▶ _Given entries_:

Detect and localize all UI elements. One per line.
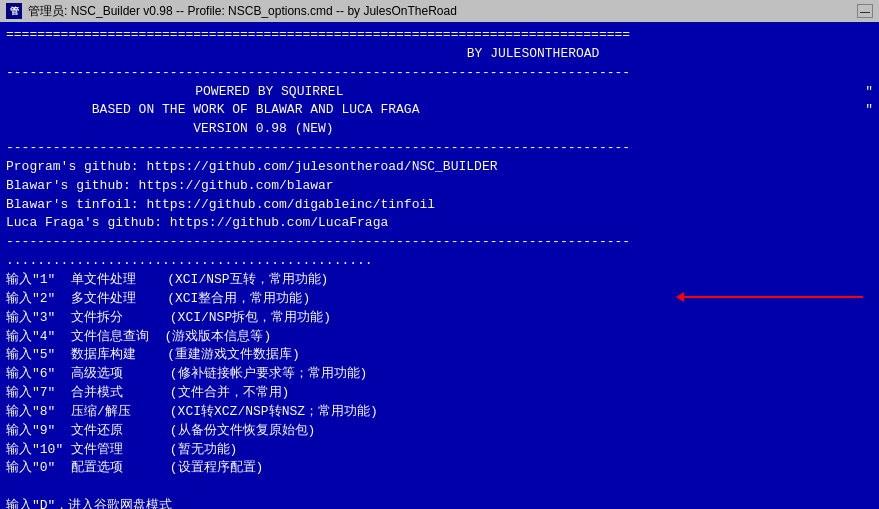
menu-1: 输入"1" 单文件处理 (XCI/NSP互转，常用功能) — [6, 271, 873, 290]
window-title: 管理员: NSC_Builder v0.98 -- Profile: NSCB_… — [28, 3, 457, 20]
github-program: Program's github: https://github.com/jul… — [6, 158, 873, 177]
github-blawar: Blawar's github: https://github.com/blaw… — [6, 177, 873, 196]
menu-0: 输入"0" 配置选项 (设置程序配置) — [6, 459, 873, 478]
by-line: BY JULESONTHEROAD — [6, 45, 873, 64]
menu-3: 输入"3" 文件拆分 (XCI/NSP拆包，常用功能) — [6, 309, 873, 328]
separator-dash-2: ----------------------------------------… — [6, 139, 873, 158]
app-icon: 管 — [6, 3, 22, 19]
separator-top: ========================================… — [6, 26, 873, 45]
github-luca: Luca Fraga's github: https://github.com/… — [6, 214, 873, 233]
arrow-line — [683, 296, 863, 298]
based-line: BASED ON THE WORK OF BLAWAR AND LUCA FRA… — [6, 101, 873, 120]
menu-9: 输入"9" 文件还原 (从备份文件恢复原始包) — [6, 422, 873, 441]
minimize-button[interactable]: — — [857, 4, 873, 18]
menu-7: 输入"7" 合并模式 (文件合并，不常用) — [6, 384, 873, 403]
menu-10: 输入"10" 文件管理 (暂无功能) — [6, 441, 873, 460]
menu-4: 输入"4" 文件信息查询 (游戏版本信息等) — [6, 328, 873, 347]
dots-line: ........................................… — [6, 252, 873, 271]
github-tinfoil: Blawar's tinfoil: https://github.com/dig… — [6, 196, 873, 215]
title-bar-left: 管 管理员: NSC_Builder v0.98 -- Profile: NSC… — [6, 3, 457, 20]
menu-2-container: 输入"2" 多文件处理 (XCI整合用，常用功能) — [6, 290, 873, 309]
powered-line: POWERED BY SQUIRREL " — [6, 83, 873, 102]
terminal: ========================================… — [0, 22, 879, 509]
title-bar: 管 管理员: NSC_Builder v0.98 -- Profile: NSC… — [0, 0, 879, 22]
blank-1 — [6, 478, 873, 497]
menu-8: 输入"8" 压缩/解压 (XCI转XCZ/NSP转NSZ；常用功能) — [6, 403, 873, 422]
red-arrow — [676, 292, 863, 302]
menu-6: 输入"6" 高级选项 (修补链接帐户要求等；常用功能) — [6, 365, 873, 384]
separator-dash-1: ----------------------------------------… — [6, 64, 873, 83]
version-line: VERSION 0.98 (NEW) — [6, 120, 873, 139]
google-mode: 输入"D"，进入谷歌网盘模式 — [6, 497, 873, 509]
separator-dash-3: ----------------------------------------… — [6, 233, 873, 252]
title-bar-right: — — [857, 4, 873, 18]
menu-5: 输入"5" 数据库构建 (重建游戏文件数据库) — [6, 346, 873, 365]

▶ _To do_: Each line above that holds the string "title" should be copied and shown.

▶ _Exercise result_:
window-title: 管理员: NSC_Builder v0.98 -- Profile: NSCB_… — [28, 3, 457, 20]
title-bar-left: 管 管理员: NSC_Builder v0.98 -- Profile: NSC… — [6, 3, 457, 20]
title-bar: 管 管理员: NSC_Builder v0.98 -- Profile: NSC… — [0, 0, 879, 22]
title-bar-right: — — [857, 4, 873, 18]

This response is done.